Dataset entries:

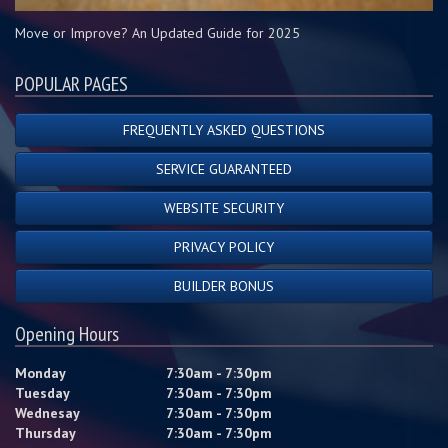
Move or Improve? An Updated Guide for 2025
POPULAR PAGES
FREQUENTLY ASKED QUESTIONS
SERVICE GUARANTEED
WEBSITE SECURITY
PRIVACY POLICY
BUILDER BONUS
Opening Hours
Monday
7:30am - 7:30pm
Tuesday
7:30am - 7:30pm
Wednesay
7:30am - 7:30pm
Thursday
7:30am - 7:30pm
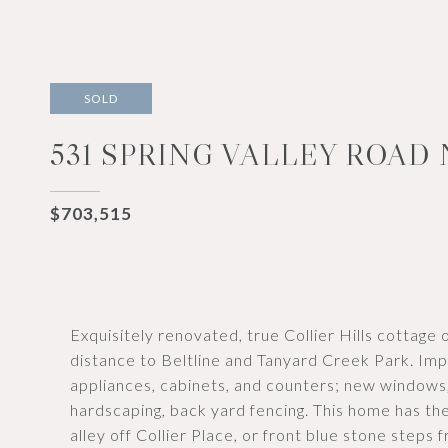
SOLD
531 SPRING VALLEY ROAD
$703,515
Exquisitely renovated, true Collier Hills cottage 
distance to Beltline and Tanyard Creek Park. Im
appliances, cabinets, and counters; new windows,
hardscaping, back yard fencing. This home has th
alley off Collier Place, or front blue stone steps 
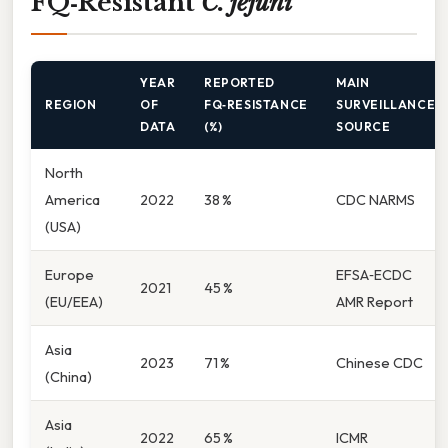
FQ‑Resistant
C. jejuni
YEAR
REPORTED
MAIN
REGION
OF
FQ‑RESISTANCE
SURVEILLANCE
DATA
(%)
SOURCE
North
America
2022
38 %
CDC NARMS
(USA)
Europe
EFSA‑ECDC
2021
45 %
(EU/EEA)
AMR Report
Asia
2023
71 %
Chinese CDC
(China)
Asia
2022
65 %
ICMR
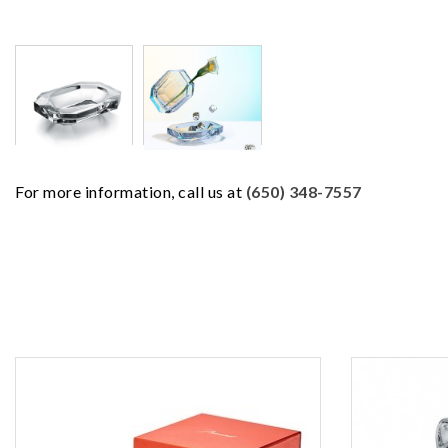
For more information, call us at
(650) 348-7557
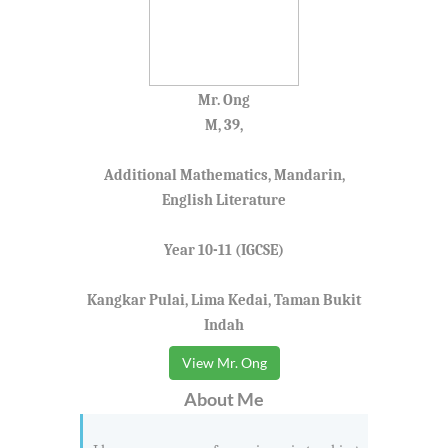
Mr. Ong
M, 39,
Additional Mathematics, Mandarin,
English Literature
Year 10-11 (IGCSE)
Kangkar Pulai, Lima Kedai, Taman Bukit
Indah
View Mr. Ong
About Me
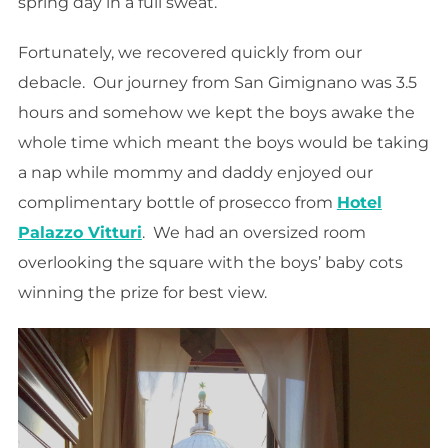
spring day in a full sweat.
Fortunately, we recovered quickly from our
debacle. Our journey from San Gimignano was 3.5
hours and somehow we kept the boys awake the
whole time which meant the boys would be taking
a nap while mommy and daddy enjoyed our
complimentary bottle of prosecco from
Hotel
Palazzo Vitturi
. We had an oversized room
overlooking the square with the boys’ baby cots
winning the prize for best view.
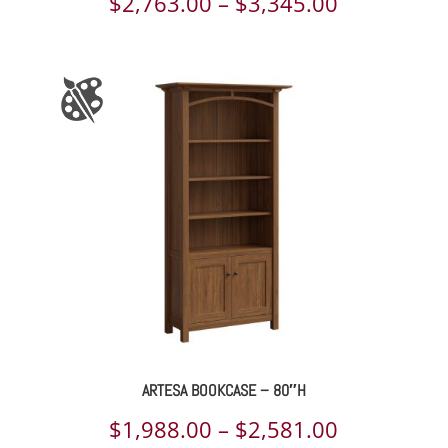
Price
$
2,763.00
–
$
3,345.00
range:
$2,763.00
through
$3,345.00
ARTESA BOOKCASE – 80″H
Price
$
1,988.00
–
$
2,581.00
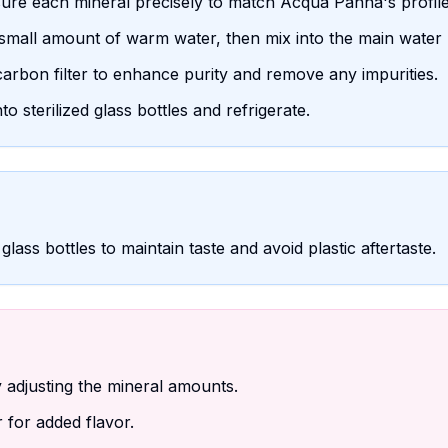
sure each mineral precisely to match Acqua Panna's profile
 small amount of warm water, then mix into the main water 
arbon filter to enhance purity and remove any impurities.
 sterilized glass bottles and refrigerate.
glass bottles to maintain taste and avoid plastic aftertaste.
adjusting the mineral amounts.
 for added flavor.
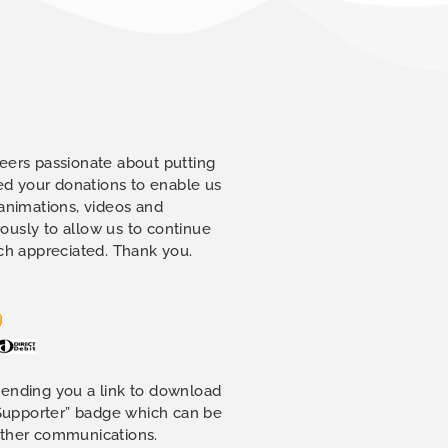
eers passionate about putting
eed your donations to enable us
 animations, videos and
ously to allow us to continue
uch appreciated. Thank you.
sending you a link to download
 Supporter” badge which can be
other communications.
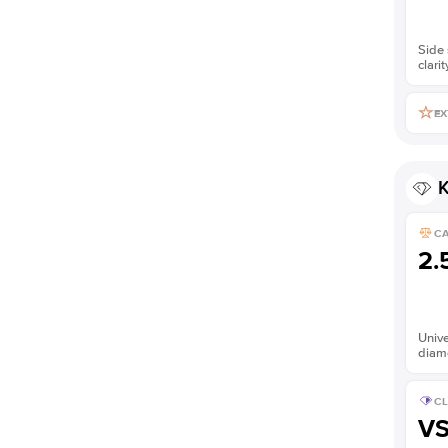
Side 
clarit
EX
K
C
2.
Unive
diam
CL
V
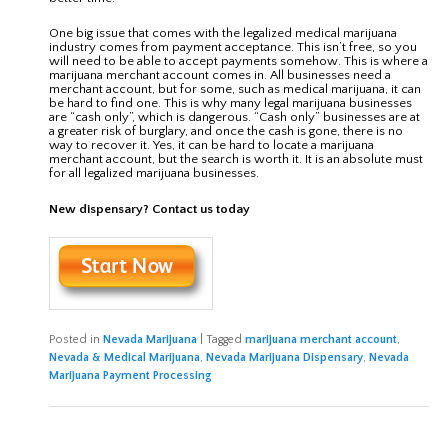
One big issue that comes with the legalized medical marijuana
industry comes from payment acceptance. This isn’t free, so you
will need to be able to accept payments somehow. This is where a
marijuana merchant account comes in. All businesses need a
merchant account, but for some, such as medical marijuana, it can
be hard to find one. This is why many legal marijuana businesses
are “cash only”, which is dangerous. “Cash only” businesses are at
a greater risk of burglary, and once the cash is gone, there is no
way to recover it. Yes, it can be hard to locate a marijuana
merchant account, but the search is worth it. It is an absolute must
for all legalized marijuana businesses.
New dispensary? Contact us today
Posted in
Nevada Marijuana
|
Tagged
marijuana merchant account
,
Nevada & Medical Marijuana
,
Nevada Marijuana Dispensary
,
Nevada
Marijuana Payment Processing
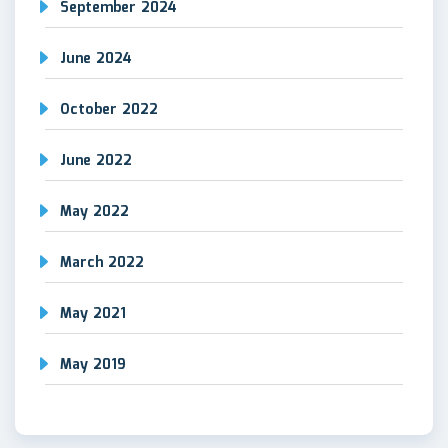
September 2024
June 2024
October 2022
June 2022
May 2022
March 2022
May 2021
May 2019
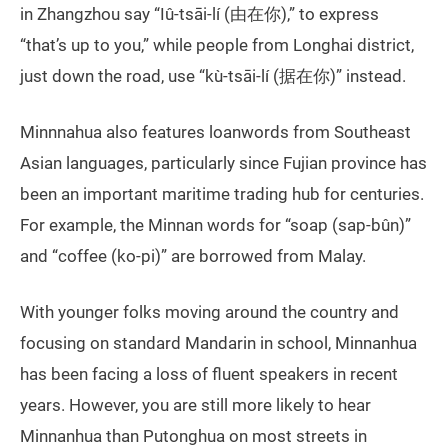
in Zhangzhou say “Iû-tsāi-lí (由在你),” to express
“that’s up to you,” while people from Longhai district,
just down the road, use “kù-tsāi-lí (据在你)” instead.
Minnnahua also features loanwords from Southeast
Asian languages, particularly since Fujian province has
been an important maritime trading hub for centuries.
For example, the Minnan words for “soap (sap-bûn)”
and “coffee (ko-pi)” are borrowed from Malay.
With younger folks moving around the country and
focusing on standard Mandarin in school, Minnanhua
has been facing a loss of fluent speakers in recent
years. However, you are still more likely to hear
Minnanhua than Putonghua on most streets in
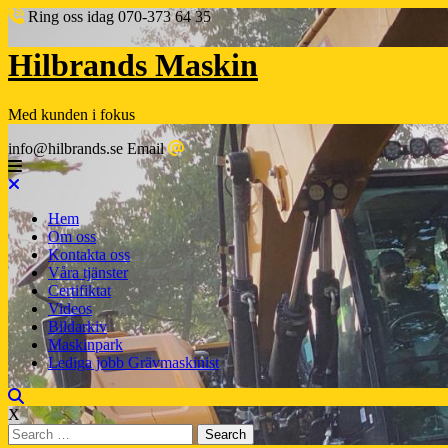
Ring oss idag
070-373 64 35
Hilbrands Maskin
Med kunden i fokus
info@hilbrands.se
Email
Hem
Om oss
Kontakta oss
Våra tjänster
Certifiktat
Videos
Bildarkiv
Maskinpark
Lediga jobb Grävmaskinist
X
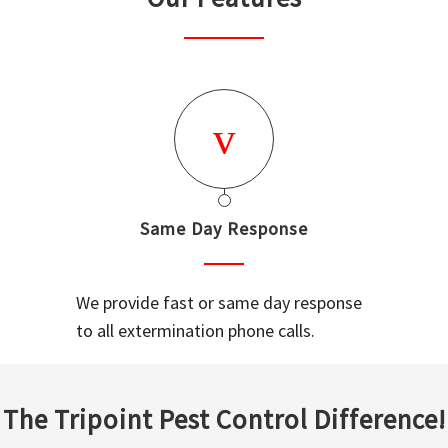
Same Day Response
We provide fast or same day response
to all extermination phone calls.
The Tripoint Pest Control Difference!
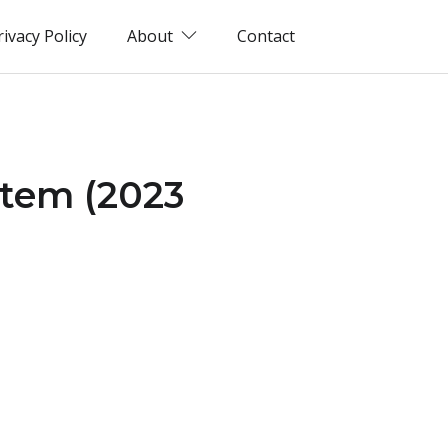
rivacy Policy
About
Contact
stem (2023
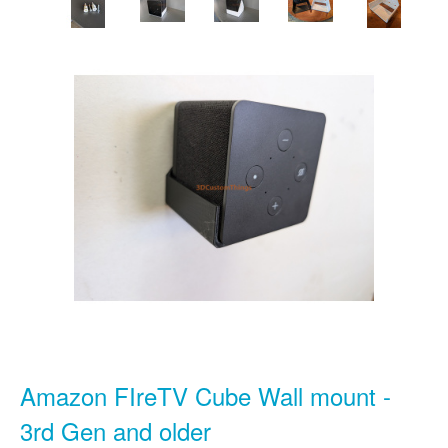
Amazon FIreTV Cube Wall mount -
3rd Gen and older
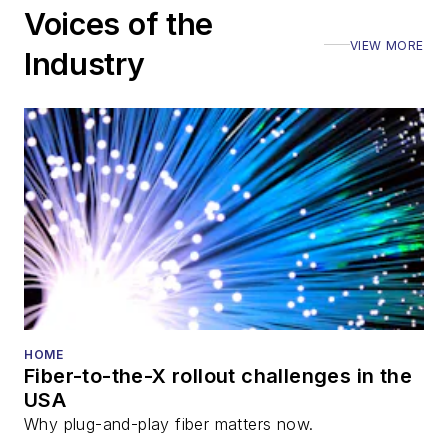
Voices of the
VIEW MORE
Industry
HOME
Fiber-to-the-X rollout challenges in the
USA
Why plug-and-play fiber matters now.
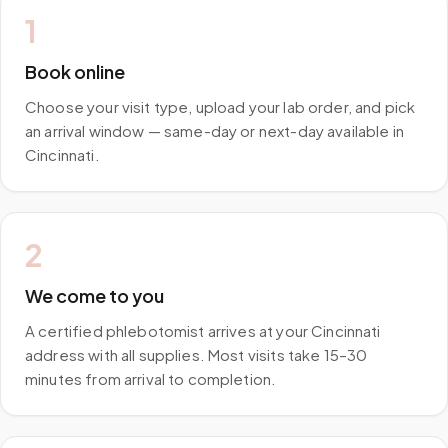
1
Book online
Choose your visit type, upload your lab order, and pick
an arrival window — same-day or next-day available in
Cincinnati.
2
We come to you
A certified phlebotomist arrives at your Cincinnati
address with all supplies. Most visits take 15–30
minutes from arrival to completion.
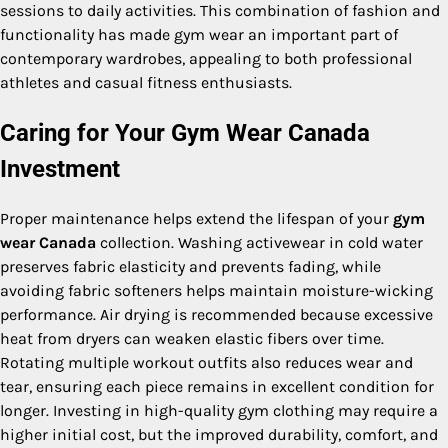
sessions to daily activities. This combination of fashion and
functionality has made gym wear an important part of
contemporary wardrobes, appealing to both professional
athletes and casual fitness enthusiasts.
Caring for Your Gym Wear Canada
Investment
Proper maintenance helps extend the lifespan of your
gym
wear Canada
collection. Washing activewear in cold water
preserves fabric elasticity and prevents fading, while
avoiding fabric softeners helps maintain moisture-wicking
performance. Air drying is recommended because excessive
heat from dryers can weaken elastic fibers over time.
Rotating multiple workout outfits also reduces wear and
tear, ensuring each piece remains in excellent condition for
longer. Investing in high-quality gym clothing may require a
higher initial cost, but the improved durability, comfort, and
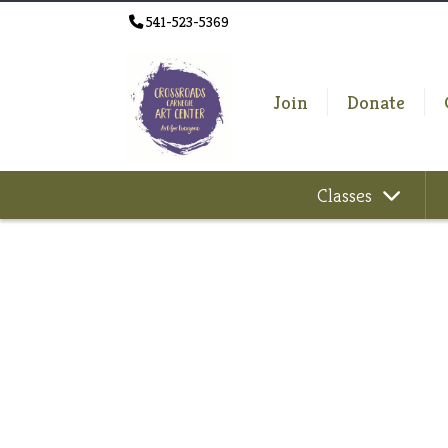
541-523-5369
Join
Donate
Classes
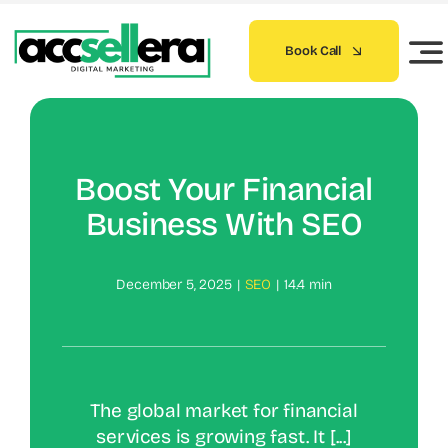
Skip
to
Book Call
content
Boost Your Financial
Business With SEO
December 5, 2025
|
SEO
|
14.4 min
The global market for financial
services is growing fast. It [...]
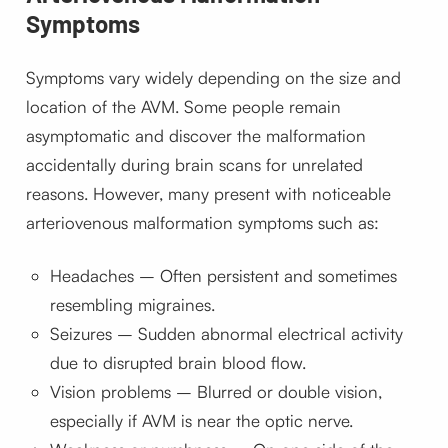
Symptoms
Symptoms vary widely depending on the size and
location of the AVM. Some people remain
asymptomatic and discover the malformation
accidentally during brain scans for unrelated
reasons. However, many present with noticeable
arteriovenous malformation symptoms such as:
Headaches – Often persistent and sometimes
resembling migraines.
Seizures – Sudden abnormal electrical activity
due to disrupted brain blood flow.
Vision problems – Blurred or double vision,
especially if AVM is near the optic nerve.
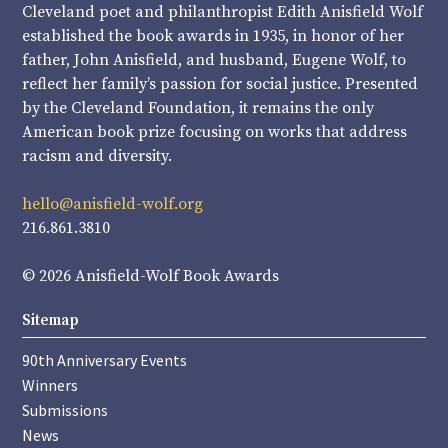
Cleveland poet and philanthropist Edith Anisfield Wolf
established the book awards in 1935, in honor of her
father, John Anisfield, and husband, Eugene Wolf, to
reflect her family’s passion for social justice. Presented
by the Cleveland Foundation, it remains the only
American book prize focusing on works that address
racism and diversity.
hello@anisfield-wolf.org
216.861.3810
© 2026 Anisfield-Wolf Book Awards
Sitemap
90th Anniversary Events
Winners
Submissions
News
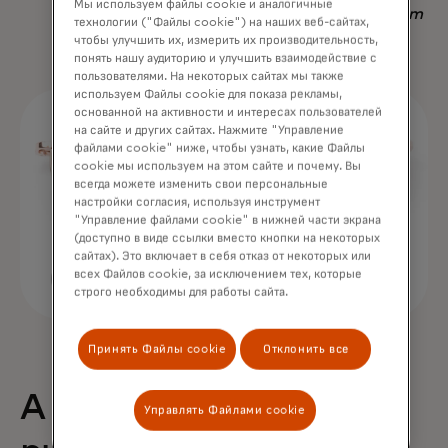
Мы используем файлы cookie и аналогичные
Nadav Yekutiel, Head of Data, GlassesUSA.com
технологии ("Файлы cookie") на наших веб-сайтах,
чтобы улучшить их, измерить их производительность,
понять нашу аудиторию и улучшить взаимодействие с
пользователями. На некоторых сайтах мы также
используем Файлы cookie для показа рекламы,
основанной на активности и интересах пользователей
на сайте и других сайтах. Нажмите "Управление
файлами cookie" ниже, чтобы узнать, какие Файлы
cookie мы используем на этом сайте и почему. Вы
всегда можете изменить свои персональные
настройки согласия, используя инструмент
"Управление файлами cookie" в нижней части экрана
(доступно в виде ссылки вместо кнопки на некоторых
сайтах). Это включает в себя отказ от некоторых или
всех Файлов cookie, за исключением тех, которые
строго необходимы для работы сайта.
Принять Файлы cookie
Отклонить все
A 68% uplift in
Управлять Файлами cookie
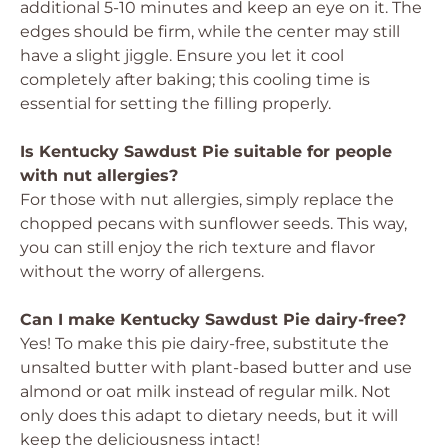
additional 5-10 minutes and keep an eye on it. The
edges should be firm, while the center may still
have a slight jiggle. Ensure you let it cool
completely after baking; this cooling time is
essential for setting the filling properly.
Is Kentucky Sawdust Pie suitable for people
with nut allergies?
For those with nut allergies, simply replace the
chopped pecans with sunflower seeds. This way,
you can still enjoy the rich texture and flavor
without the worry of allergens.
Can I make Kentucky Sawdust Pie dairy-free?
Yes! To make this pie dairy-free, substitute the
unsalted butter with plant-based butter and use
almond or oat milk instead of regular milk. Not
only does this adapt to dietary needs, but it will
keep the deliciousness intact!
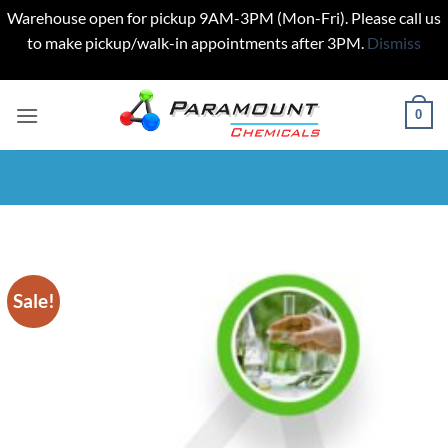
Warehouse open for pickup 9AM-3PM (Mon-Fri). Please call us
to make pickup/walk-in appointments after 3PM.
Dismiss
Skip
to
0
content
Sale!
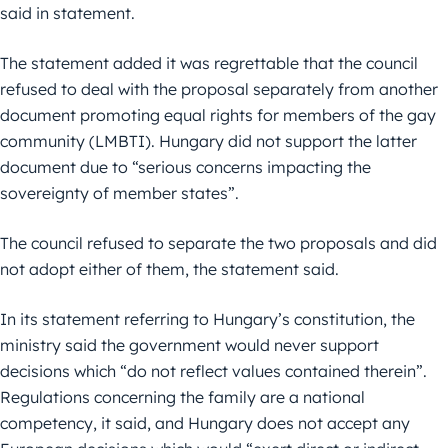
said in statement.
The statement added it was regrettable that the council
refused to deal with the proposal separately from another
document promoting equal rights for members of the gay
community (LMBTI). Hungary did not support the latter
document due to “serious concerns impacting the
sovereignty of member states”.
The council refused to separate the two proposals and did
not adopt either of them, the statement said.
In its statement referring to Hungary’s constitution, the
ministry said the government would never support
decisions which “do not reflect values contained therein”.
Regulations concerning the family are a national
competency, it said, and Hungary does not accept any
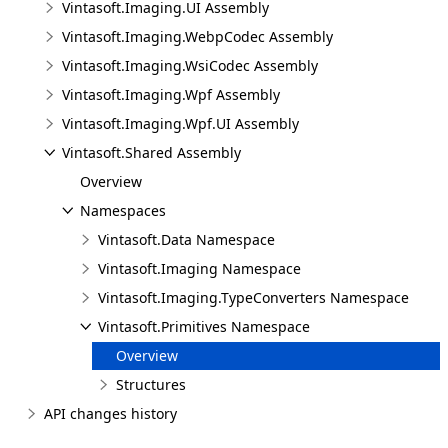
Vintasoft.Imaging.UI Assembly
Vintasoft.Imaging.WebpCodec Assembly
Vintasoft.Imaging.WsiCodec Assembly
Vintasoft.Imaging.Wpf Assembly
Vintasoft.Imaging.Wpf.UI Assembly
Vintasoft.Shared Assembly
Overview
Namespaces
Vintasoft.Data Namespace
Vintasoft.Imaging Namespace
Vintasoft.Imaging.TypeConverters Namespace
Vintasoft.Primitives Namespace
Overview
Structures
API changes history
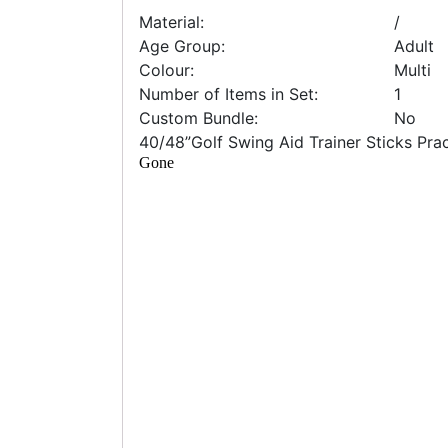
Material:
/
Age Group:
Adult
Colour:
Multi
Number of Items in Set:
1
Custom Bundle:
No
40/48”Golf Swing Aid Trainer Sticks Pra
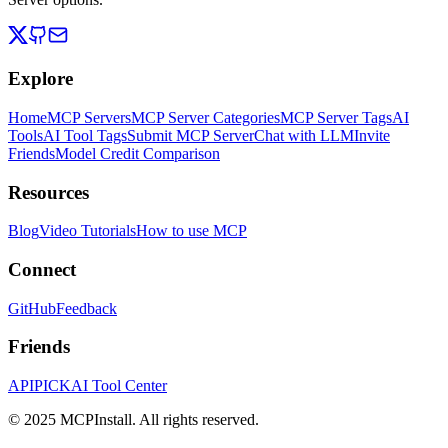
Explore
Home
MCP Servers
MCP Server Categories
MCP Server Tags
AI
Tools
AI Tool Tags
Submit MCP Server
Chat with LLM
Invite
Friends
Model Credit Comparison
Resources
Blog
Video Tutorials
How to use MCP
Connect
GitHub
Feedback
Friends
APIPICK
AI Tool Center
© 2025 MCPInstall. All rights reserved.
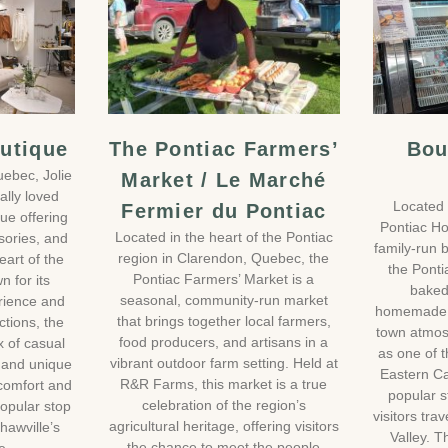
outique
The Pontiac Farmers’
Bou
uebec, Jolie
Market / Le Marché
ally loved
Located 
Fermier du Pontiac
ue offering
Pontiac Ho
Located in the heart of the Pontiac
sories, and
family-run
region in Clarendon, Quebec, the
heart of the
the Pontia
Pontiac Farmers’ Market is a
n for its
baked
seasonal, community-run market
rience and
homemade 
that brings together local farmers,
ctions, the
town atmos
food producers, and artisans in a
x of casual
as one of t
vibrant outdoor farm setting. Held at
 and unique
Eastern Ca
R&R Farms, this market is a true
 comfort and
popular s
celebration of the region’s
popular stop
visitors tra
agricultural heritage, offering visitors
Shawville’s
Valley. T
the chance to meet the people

TASK DIRECTIONS
Using the entries above, repeat exactly the lines from the one with "additional 5-10 minutes" to the one with "In its statement", both included, and leave the pictures behind.

ANSWER TO THIS PROBLEM
additional 5-10 minutes and keep an eye on it. The
edges should be firm, while the center may still
have a slight jiggle. Ensure you let it cool
completely after baking; this cooling time is
essential for setting the filling properly.
Is Kentucky Sawdust Pie suitable for people
with nut allergies?
For those with nut allergies, simply replace the
chopped pecans with sunflower seeds. This way,
you can still enjoy the rich texture and flavor
without the worry of allergens.
Can I make Kentucky Sawdust Pie dairy-free?
Yes! To make this pie dairy-free, substitute the
unsalted butter with plant-based butter and use
almond or oat milk instead of regular milk. Not
only does this adapt to dietary needs, but it will
keep the deliciousness intact!
Warehouse open for pickup 9AM-3PM (Mon-Fri). Please call us
to make pickup/walk-in appointments after 3PM.
Dismiss
Skip
to
0
content
Sale!
said in statement.
The statement added it was regrettable that the council
refused to deal with the proposal separately from another
document promoting equal rights for members of the gay
community (LMBTI). Hungary did not support the latter
document due to “serious concerns impacting the
sovereignty of member states”.
The council refused to separate the two proposals and did
not adopt either of them, the statement said.
In its statement referring to Hungary’s constitution, the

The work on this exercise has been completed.